- Born: 1881 Adrian, Michigan, U.S.
- Died: 1959 (aged 77–78)
- Education: University of Michigan
- Occupations: Writer, sketch artist
- Spouse: Marion B. Dickinson (died 1958)
- Children: 2

= Wilfred Byron Shaw =

American author and sketch artist (1881–1959)

 Wilfred Byron Shaw (1881–1959) was an American writer and sketch artist.

== Early life ==
He was born in 1881 in Adrian, Michigan, to Byron L. Shaw (1843–1933) and Olive Stockwell (1842–1919).

His father's brother was the farmer and artist Horatio Shaw.

== Education ==
Shaw graduated from the University of Michigan in 1904. He also attended art school in Chicago.

== Career ==

=== University administration ===
Soon after graduation, he was named the general secretary of the Alumni Association (a job he held until 1929) and editor of the Michigan Alumnus. In 1909, he accompanied President Harry Burns Hutchins (and other UM employees) on a trip to Chicago, Des Moines, and Omaha, to meet with UM alumni.

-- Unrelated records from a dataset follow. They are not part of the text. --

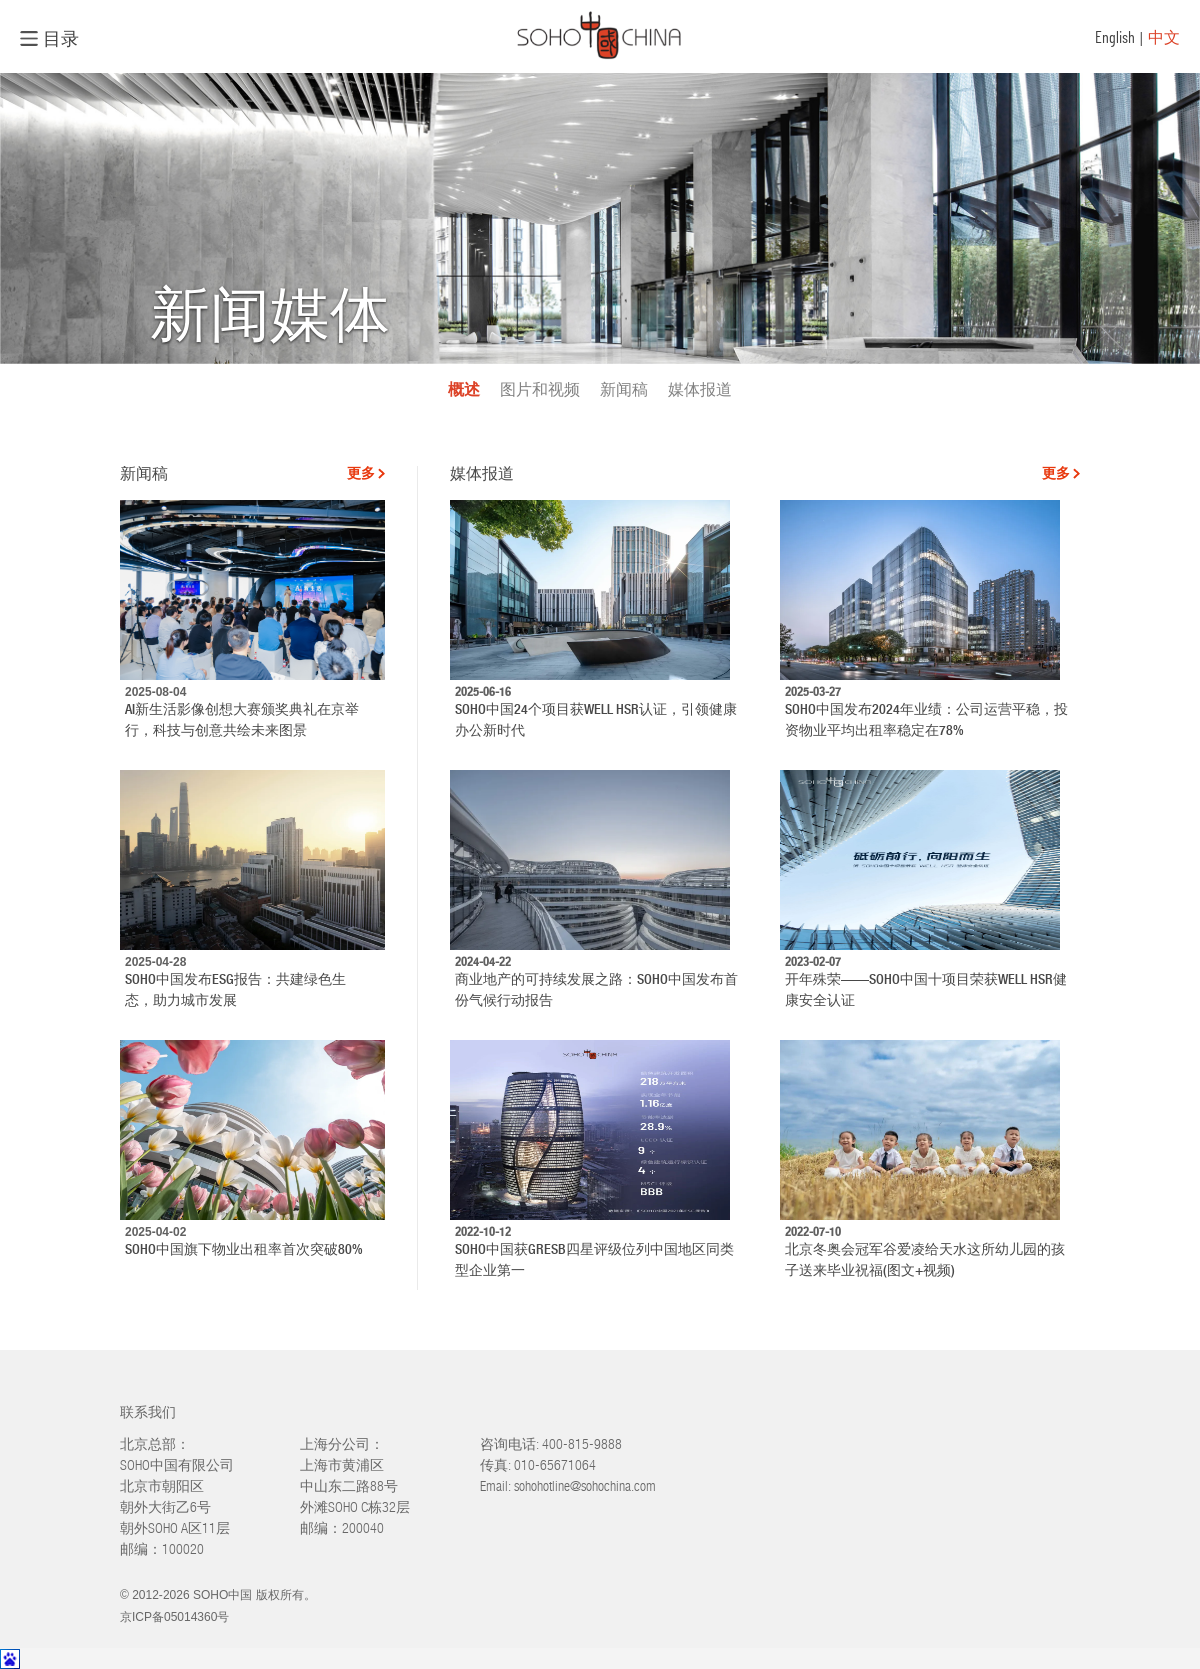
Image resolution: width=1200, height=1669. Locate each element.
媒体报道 (700, 389)
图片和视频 (540, 389)
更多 (361, 473)
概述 (464, 389)
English (1115, 36)
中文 (1164, 36)
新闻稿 (624, 389)
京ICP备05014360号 (174, 1617)
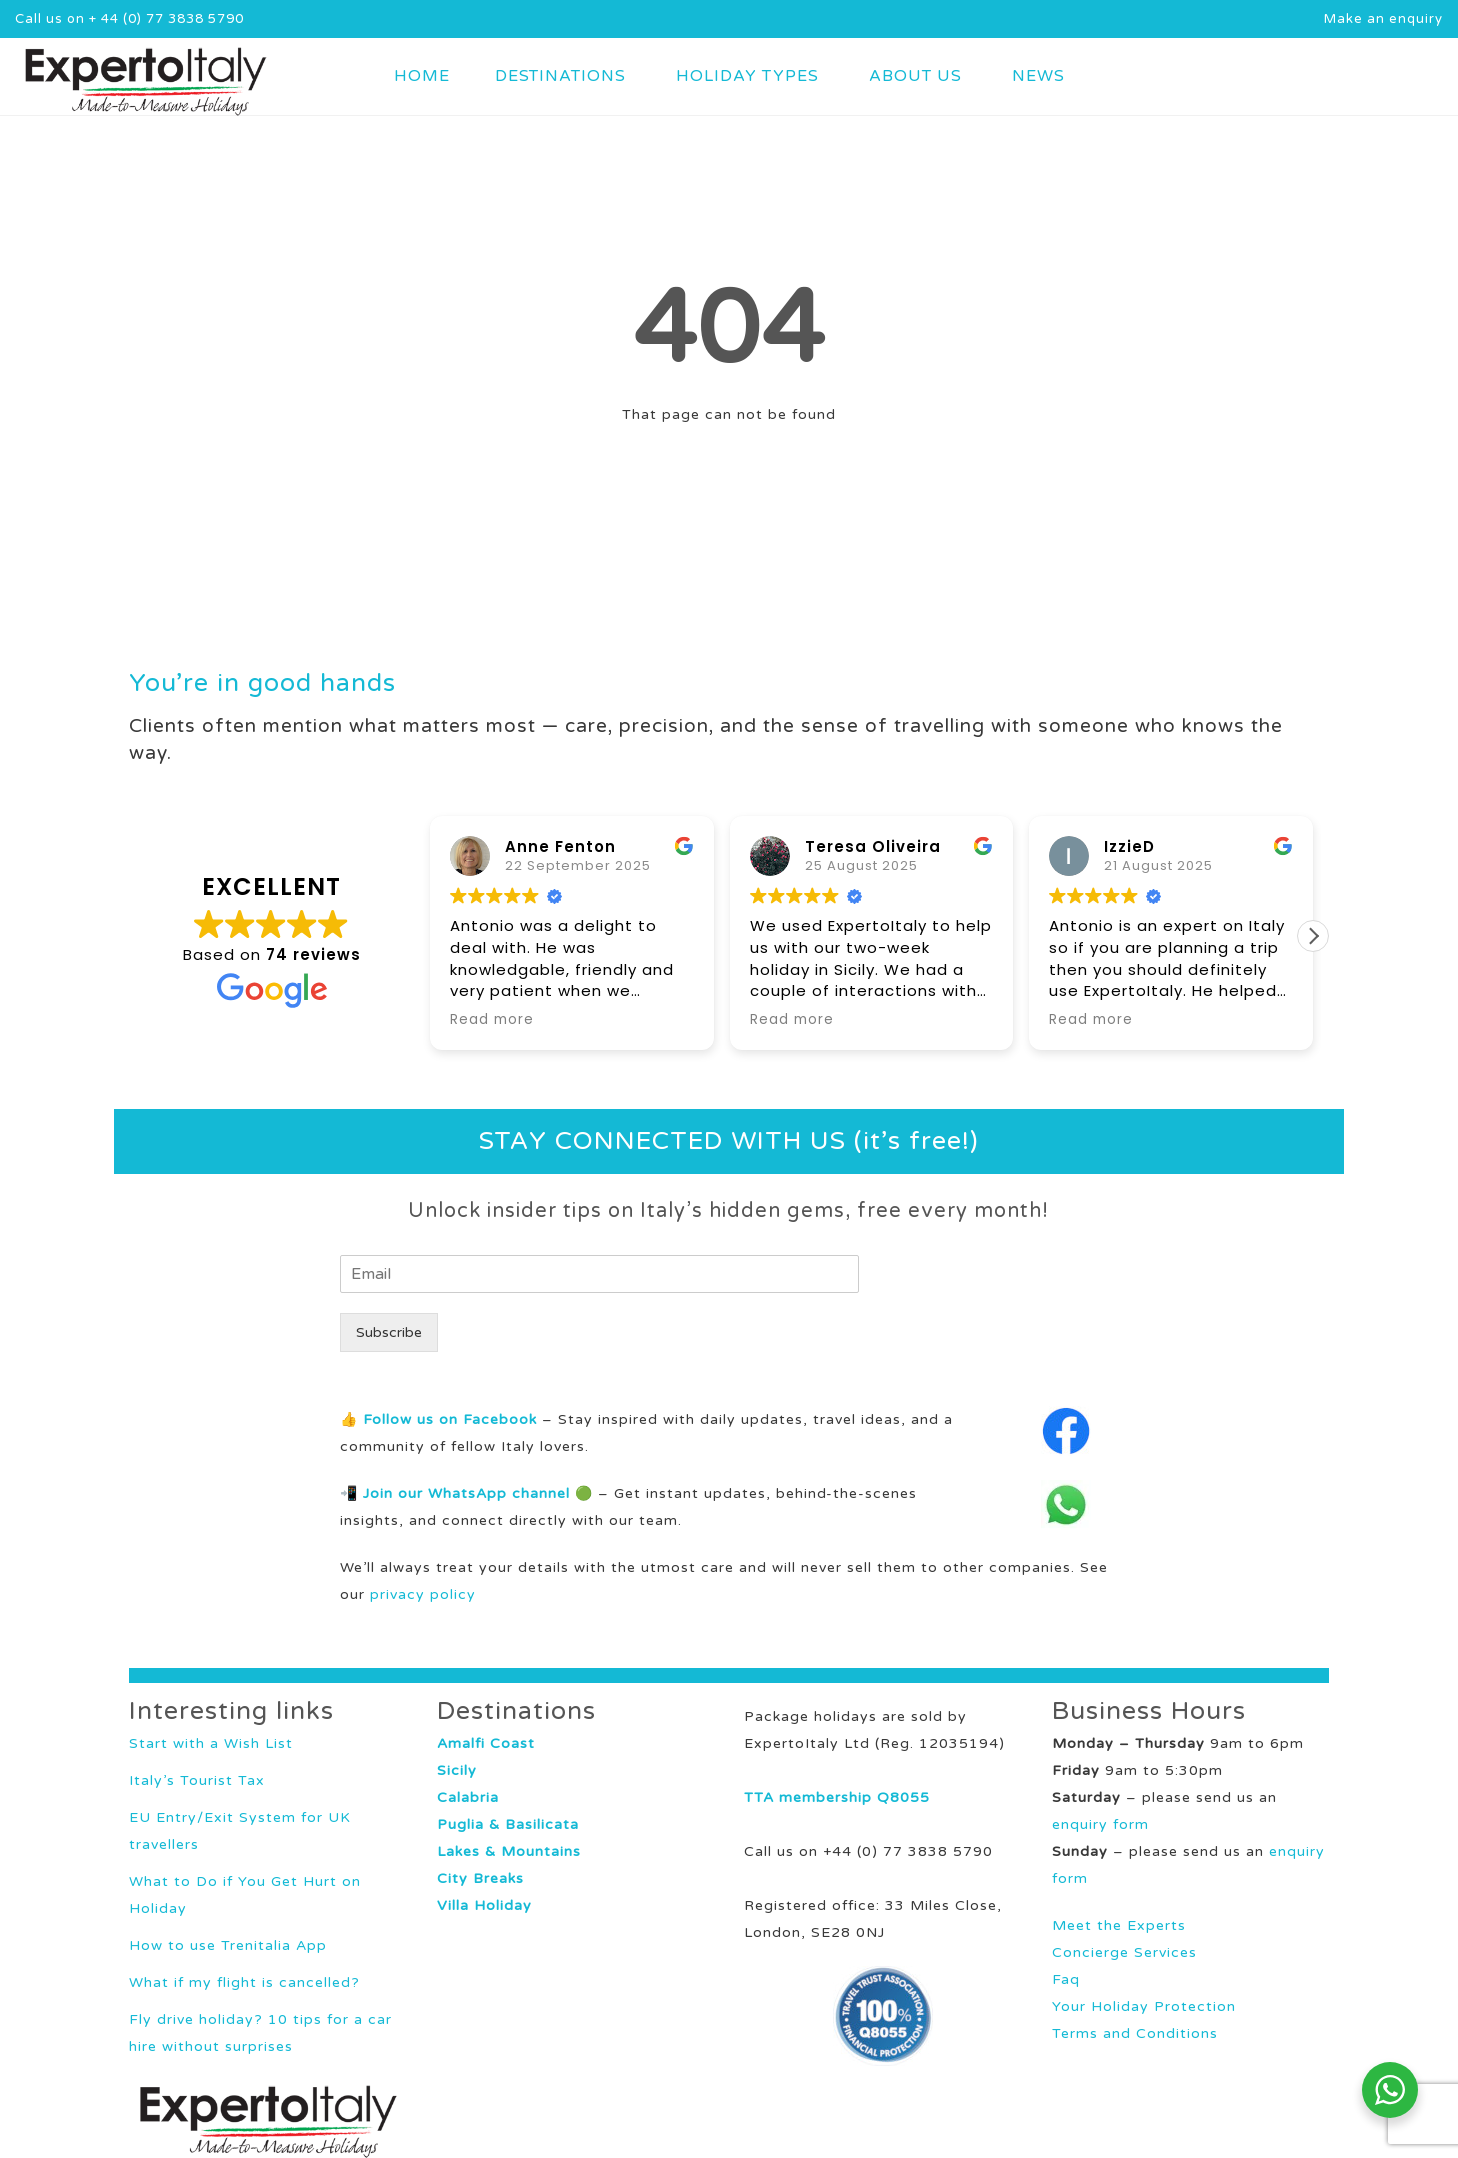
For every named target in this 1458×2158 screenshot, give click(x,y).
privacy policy (423, 1594)
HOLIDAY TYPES (747, 76)
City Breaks (480, 1878)
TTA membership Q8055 (837, 1797)
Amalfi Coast (486, 1743)
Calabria (468, 1797)
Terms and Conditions (1135, 2033)
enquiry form (1100, 1824)
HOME (422, 76)
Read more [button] (492, 1020)
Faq (1066, 1979)
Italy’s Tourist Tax (197, 1780)
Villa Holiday (484, 1905)
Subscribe (389, 1332)
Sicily (457, 1770)
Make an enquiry (1383, 19)
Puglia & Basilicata (508, 1824)
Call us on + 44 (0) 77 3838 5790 (129, 19)
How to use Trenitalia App (228, 1945)
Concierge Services (1124, 1952)
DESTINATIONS (560, 76)
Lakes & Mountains (509, 1851)
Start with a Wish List (211, 1743)
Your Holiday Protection (1144, 2006)
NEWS (1038, 76)
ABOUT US (915, 76)
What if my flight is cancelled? (244, 1982)
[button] (1313, 936)
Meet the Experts (1119, 1925)
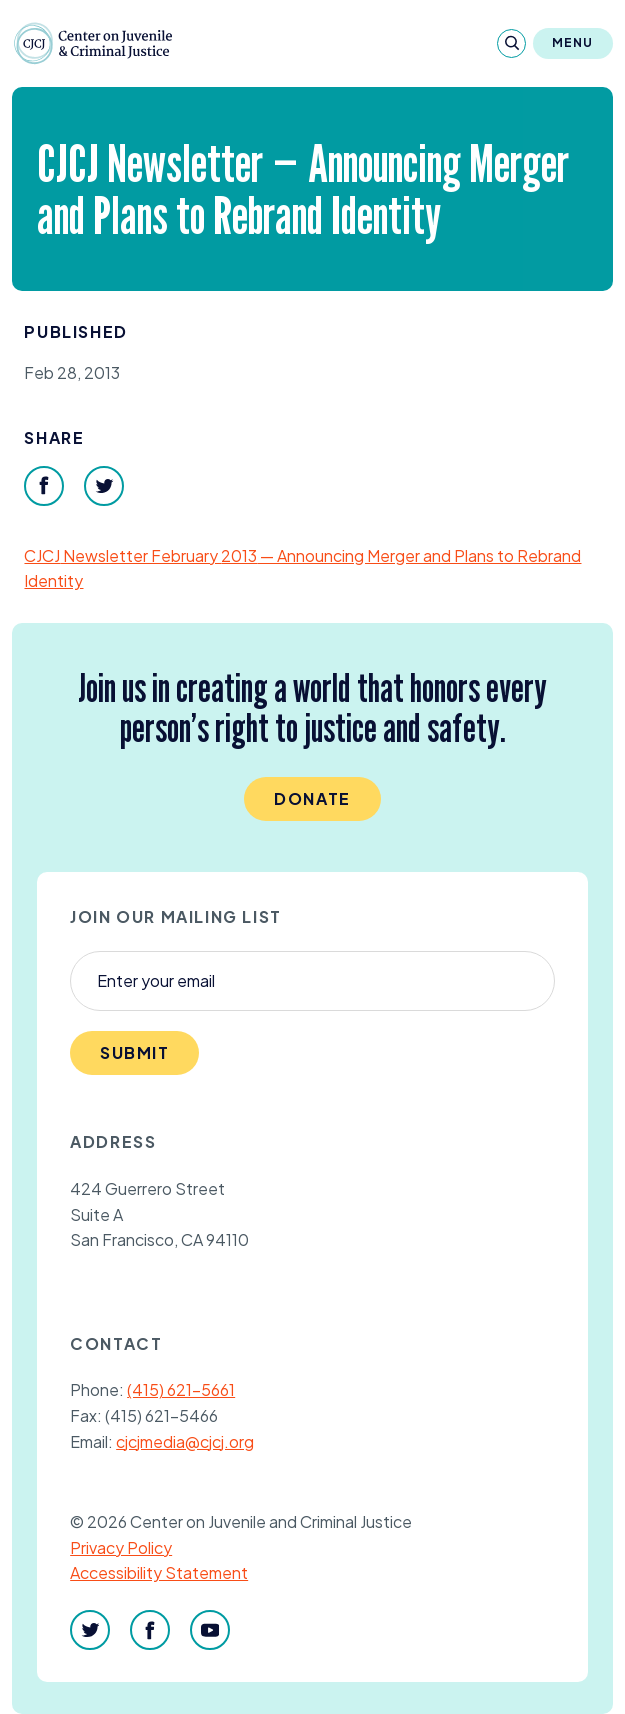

In 1912, he was part of the committee who approved maize and blue as official University of Michigan colors.

In 1913, he helped to organize the Association of Alumni Secretaries.

In 1929, he was appointed director of alumni relations, a position that the Regents established for continuing education and other services to graduates. He retired from this position in 1951.

=== Art ===
Shaw was a sketch artist, often drawing university buildings for inclusion in The Ann Arbor News. Sixteen of his drawings are owned by the University of Michigan Museum of Art. His portrait of Fred Newton Scott is owned by the National Portrait Gallery.

He was also known for drawing caricatures of his colleagues. These are currently in storage at the Bentley Historical Library.

He also designed the logo for the University of Michigan's "atomic research center," the "Phoenix Project," in 1948.

=== Writing ===
In 1918, Shaw published James Burrill Angell and the University of Michigan.

In 1920, Harcourt, Brace, and Howe published his book The University of Michigan, about the history of the university.

In 1934, Shaw founded and served as the first editor of the Michigan Alumnus Quarterly Review.

In 1936, he published "A Bibliography of the University of Michigan."

== Personal life ==
He married Marion B. Dickinson (1883–1958), and they had two children, Brackley Shaw (1913–1996) and Penelope Shaw (1921–1996).